TRY IT: What is needed is an exact copy of the lines from the one containing "How Cloud-Based Automation Can Keep" through the final line of the material below.

======== DATA UNDER STUDY

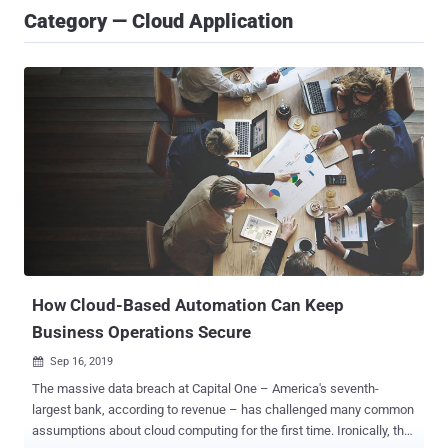
Category — Cloud Application
How Cloud-Based Automation Can Keep
Business Operations Secure
Sep 16, 2019

The massive data breach at Capital One – America's seventh-
largest bank, according to revenue – has challenged many common
assumptions about cloud computing for the first time. Ironically, the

================

SOLUTION BELOW:
How Cloud-Based Automation Can Keep
Business Operations Secure
Sep 16, 2019

The massive data breach at Capital One – America's seventh-
largest bank, according to revenue – has challenged many common
assumptions about cloud computing for the first time. Ironically, the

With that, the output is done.